(EXERCISE AIM)
Lines containing the word "tienda" are to be copied from the data below.

[Records from a data source]
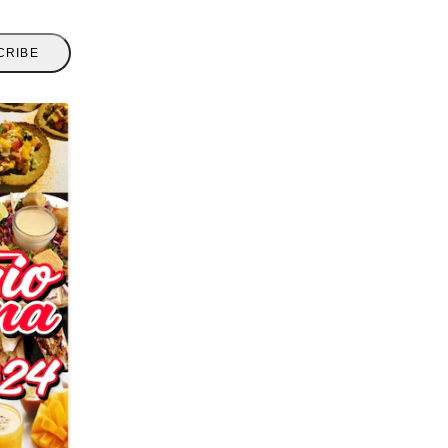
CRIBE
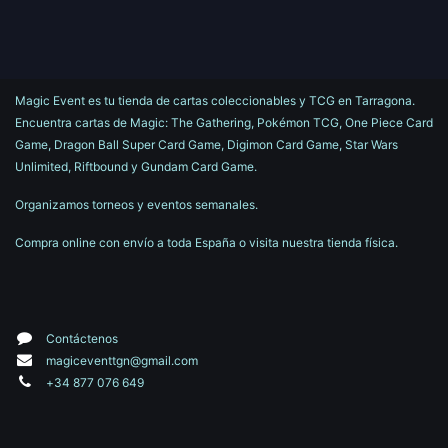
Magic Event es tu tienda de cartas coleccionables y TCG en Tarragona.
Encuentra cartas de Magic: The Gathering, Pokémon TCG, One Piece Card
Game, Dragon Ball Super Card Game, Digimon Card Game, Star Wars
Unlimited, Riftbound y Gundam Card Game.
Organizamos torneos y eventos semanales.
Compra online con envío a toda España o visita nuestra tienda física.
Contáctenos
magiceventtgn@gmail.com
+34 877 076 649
==
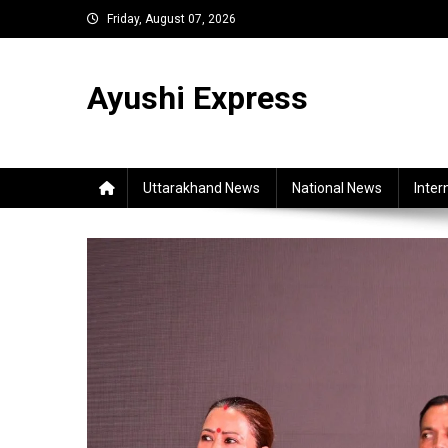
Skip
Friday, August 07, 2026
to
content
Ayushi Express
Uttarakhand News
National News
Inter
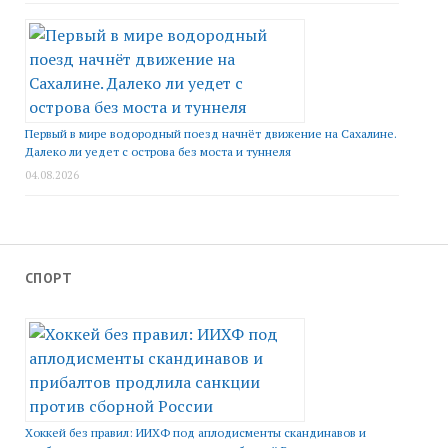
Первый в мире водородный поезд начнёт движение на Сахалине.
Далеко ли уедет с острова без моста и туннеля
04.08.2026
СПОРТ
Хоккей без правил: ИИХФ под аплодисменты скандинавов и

(RESPONSE TO THE TASK)
Magic Event es tu tienda de cartas coleccionables y TCG en Tarragona.
Compra online con envío a toda España o visita nuestra tienda física.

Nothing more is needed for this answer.